Figure 17 and 18 shows the resin is almost level with the new plywood, you can also see the resin has oused through the 1/8” holes that were drilled. The platform needs to remain clamped for the next 24 hours this gives everything time to dry. Once it is dry it is time to grind the excess resin that came out the 1/8” holes and any that might have come over the edges. I now cut enough fibreglass cloth for six layers of mate and resin. As each layer is applied it is important to get all the air bubbles out and to make it as smooth as possible, I used my 1 ½” scraper to force the cloth through the resin to form one solid unit. When I got to the 3rd layer I started to build the sides edges up and the edges of the cut out for the teak inserts. As you can see the edges are still transparent, even though the sides are a ½” thick.
Figure 19 the picture is of an expanded swim platform but the process for gelcote and drilling the holes is the same for a normal depth platform.
The last process is to gelcote the underside of the platform. This is when you can practice getting the gelcote the same color as the boat. To get the cream color of the gelcoat on my 1988 hull I used white gelcote and used a little strong yellow tint and a touch of red strong tint. You do not add brown or beige gelcote tint to make a cream color. You also want to practice with a small amount about 4 ounces, you only need to add a few drops of the yellow and one of the red to change the color. If you are mounting the platform in the same location then you need to drill the old holes 2 sizes larger and then coat the holes with gelcote. Once that has dried you can drill the holes the correct size and mount the platform back on the boat. All fasteners should be coated with 5200 or 4200 to insure a water tight installation.

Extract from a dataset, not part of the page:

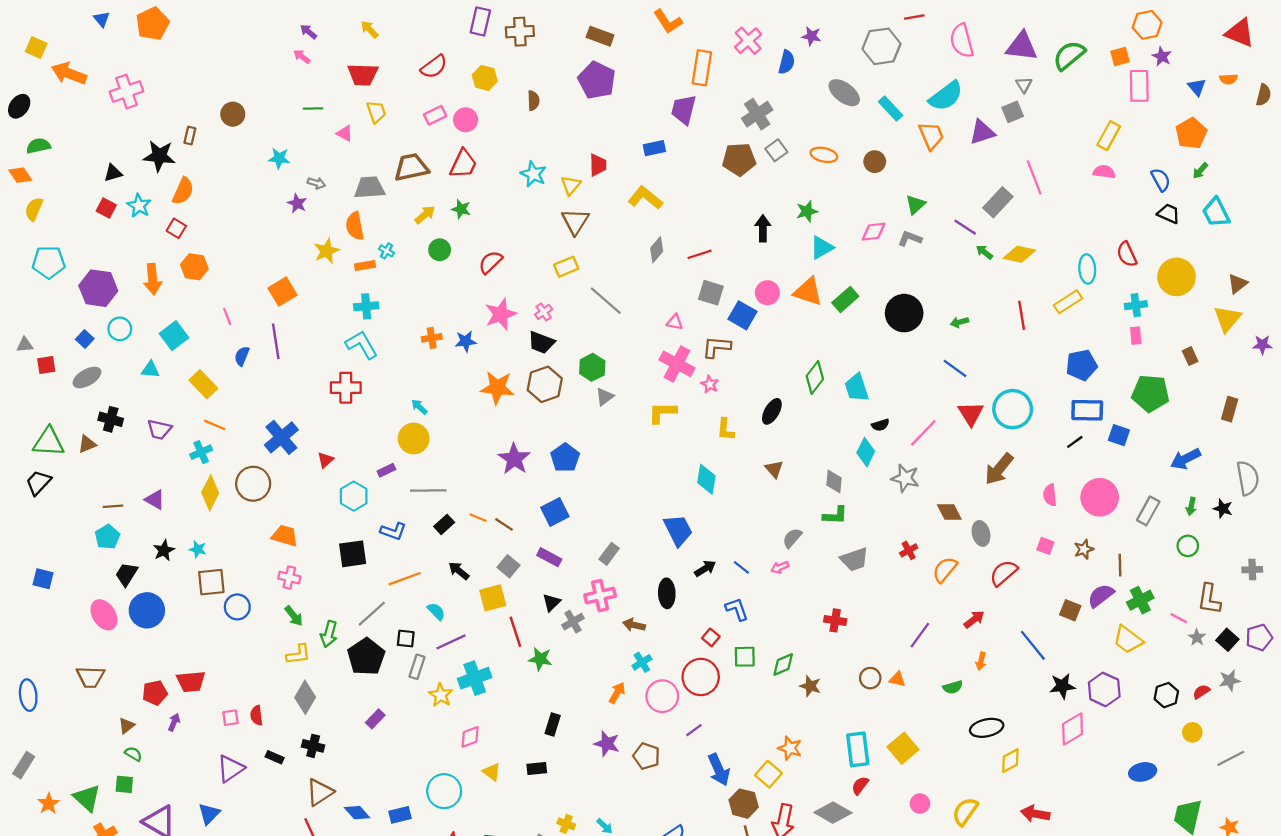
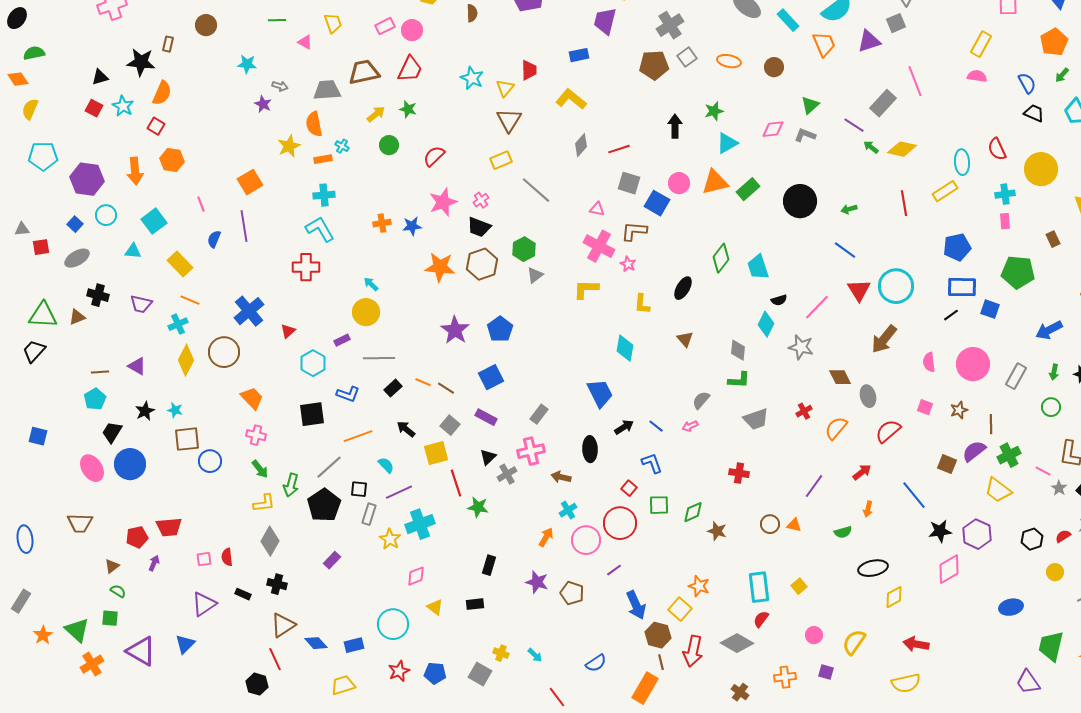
orange triangle: (808, 292) -> (715, 182), turned -32
orange trapezoid: (285, 536) -> (252, 398), turned 30
yellow square: (903, 748) -> (799, 586), size x0.6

1- 4X8 sheet of exterior glad plywood (same material used in 1988).
1- Quart white gelcote.
1- 1 oz strong gelcote yellow tint.
1- 1 oz strong gelcote red tint.
1- 50 ft X 36 inch fibreglass mate.
5- Gallons of non-waxed resin and hardener don’t get the waxed.
1- Quart of acetone used for cleaning up any spills or cleaning tools.
3- 3” rollers and a handle used for gelcote, don’t clean them throw them away 3 coats.
8- ½” paint brushes, I bought the non name cheap ones, used to mix resin and help with spreading resin
8- 1” paint brushes, I bought the non name cheap ones.